Boeing Defense, Space and Security (BDS) is the defense and government services division of The Boeing Company, operating from St. Louis, Missouri — the historic home of McDonnell Douglas, which Boeing absorbed in 1997. BDS is one of the three largest US defense contractors by revenue, competing directly with Lockheed Martin and Northrop Grumman across virtually every major Pentagon program category.
Boeing's most consequential current autonomous weapons program is the MQ-25 Stingray — the US Navy's first operational carrier-based unmanned aircraft, designed for autonomous aerial refueling of carrier air wing fighters. The MQ-25 represents a fundamental capability expansion: it extends the combat range of F/A-18s, F-35Cs, and E-2Ds by hundreds of miles without adding human pilots. First operational deployments began in 2024.
Equally significant is the MQ-28 Ghost Bat, developed for the Royal Australian Air Force (RAAF) as a loyal wingman drone. The MQ-28 features a modular nose section allowing rapid payload swaps — from sensors to weapons — and is designed to operate in autonomous swarms alongside crewed F/A-18s and F-35s. Boeing developed this program largely at its own expense before securing Australian government funding, signaling high confidence in the loyal wingman market.

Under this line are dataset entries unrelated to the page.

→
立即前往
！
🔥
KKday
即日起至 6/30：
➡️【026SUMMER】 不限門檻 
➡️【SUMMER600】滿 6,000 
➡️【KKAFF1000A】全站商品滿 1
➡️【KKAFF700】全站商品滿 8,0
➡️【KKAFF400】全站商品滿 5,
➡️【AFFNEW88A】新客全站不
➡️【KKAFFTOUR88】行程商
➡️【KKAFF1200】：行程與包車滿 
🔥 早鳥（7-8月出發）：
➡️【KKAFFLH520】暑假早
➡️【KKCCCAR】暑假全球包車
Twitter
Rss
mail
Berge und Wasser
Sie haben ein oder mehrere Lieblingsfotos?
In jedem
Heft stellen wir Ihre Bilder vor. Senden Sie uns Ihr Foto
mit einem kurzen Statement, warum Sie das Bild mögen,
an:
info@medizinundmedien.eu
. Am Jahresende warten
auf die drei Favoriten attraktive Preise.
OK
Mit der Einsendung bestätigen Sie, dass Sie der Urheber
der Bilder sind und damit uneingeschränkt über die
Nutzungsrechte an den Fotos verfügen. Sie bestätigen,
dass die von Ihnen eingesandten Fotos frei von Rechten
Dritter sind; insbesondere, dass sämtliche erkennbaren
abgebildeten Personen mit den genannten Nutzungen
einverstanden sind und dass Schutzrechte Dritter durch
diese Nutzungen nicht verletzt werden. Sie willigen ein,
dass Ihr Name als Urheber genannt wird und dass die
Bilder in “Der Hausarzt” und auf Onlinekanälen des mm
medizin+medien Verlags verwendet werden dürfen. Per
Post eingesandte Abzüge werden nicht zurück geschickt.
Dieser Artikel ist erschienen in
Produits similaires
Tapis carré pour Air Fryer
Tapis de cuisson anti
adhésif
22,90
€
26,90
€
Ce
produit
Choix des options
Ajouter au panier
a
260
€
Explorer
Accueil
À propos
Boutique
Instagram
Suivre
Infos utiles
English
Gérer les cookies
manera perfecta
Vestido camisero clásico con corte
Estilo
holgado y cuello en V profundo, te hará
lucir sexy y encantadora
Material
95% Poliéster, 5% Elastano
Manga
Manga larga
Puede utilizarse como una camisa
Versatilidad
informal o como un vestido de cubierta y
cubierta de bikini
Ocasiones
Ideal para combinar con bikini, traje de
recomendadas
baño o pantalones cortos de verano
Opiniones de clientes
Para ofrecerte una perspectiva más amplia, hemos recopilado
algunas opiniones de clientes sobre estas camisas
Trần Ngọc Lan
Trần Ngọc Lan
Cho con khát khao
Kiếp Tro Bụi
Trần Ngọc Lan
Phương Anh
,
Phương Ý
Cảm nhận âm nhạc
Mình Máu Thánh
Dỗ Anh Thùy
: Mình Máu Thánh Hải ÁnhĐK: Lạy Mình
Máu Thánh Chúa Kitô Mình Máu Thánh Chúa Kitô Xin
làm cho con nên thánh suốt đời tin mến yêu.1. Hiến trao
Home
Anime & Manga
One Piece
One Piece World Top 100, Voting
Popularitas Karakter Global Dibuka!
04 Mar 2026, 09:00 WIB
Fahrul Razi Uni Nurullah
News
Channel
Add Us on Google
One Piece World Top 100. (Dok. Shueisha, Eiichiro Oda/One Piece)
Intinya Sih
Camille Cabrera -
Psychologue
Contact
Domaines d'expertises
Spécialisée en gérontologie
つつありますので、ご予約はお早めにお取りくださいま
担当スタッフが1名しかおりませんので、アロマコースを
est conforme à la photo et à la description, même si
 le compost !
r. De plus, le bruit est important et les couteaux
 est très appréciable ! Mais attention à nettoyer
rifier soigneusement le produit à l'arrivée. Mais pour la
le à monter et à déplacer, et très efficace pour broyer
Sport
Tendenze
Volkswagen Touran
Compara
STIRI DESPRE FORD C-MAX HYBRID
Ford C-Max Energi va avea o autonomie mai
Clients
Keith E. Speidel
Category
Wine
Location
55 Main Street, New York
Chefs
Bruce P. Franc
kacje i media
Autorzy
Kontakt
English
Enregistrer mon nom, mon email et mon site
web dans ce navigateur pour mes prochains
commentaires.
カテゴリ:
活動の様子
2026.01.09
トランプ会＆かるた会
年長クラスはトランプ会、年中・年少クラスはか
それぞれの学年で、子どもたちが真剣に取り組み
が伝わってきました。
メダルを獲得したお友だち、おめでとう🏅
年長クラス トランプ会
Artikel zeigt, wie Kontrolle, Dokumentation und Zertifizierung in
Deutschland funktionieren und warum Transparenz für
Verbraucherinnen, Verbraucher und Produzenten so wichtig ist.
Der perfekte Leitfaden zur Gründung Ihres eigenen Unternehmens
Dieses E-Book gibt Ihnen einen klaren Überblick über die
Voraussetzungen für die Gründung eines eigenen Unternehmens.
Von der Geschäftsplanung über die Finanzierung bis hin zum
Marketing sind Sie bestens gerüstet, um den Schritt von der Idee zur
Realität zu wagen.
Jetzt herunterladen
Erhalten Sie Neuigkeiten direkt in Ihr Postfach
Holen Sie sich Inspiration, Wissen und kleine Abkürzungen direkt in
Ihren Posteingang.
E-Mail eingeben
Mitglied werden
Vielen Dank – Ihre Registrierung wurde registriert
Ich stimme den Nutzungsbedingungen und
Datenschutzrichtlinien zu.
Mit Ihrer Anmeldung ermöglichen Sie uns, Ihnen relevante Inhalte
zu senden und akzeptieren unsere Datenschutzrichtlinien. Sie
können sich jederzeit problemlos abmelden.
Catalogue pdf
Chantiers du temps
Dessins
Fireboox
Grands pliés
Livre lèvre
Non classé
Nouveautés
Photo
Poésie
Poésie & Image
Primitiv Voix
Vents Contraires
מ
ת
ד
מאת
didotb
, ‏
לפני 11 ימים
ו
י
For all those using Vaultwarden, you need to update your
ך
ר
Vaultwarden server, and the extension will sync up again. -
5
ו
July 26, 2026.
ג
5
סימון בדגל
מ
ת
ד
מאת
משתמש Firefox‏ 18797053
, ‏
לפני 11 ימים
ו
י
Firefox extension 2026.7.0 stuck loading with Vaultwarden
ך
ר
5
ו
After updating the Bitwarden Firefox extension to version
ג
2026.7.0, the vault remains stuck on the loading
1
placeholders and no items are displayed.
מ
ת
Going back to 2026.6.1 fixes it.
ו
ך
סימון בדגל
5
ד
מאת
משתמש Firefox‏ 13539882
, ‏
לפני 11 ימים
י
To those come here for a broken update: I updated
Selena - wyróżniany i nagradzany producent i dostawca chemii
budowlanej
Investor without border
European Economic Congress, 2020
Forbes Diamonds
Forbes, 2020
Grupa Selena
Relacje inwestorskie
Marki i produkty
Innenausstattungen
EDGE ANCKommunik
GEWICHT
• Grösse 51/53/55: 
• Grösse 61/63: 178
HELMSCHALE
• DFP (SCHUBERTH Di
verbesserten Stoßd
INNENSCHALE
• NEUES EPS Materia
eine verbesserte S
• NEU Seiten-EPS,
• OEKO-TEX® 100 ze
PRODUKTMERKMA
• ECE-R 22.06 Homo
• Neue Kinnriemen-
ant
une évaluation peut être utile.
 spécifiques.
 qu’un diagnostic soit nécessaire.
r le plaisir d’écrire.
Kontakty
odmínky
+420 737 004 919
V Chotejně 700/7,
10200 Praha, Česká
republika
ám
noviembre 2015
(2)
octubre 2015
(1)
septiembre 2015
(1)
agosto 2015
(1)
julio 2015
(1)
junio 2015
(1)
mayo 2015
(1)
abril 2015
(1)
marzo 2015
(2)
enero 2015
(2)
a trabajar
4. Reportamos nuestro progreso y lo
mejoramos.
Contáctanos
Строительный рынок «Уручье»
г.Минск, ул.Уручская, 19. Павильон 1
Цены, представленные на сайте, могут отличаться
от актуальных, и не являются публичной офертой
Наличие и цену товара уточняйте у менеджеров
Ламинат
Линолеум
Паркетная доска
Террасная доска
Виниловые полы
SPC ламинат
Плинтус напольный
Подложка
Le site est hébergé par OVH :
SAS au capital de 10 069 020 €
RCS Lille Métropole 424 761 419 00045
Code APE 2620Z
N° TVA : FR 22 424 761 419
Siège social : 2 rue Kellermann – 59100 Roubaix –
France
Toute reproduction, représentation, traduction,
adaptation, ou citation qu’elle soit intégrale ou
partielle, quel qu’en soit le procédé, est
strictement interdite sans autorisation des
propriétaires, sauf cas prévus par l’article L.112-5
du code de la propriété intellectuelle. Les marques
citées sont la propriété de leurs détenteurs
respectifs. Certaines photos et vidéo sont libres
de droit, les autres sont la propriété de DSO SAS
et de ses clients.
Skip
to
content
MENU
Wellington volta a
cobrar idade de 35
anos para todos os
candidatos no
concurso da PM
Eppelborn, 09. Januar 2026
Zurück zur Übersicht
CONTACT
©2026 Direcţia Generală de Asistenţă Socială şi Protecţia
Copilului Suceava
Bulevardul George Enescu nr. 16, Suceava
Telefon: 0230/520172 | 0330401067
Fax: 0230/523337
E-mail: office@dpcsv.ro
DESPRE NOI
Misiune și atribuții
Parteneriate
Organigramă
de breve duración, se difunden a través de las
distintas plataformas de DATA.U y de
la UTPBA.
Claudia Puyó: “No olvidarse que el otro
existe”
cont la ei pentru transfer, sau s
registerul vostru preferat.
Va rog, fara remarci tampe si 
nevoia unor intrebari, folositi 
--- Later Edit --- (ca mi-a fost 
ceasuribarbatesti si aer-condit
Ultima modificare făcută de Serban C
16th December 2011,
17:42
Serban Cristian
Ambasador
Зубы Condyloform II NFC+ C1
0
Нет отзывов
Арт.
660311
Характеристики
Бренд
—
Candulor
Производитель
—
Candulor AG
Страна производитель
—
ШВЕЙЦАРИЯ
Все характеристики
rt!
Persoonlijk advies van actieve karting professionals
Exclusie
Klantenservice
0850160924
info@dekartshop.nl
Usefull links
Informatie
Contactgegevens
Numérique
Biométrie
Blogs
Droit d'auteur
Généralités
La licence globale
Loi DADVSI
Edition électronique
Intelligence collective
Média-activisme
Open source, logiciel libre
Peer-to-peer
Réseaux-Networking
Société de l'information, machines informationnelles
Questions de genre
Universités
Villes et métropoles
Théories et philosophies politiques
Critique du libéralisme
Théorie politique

Boeing's legacy platforms are also undergoing AI integration. The AH-64E Apache helicopter features next-generation AI-assisted target acquisition, autonomous data link management, and machine-learning-enhanced FLIR. The F-15EX Eagle II incorporates AI-driven electronic warfare and mission data management. Boeing's scale — manufacturing, sustainment, and upgrade networks — gives it unmatched leverage to embed AI across an enormous installed base.
Boeing trades on the NYSE as BA. The defense division (BDS) represents approximately one-third of total Boeing revenue and provides a stable counterbalance to commercial aviation cycles. Boeing's autonomous systems programs — particularly MQ-25 and MQ-28 — represent significant growth vectors. The company has faced well-documented commercial aviation challenges, but BDS maintains strong government contract relationships and a multi-decade defense backlog. Investors seeking defense AI exposure via Boeing should track BDS segment margins separately from the commercial division.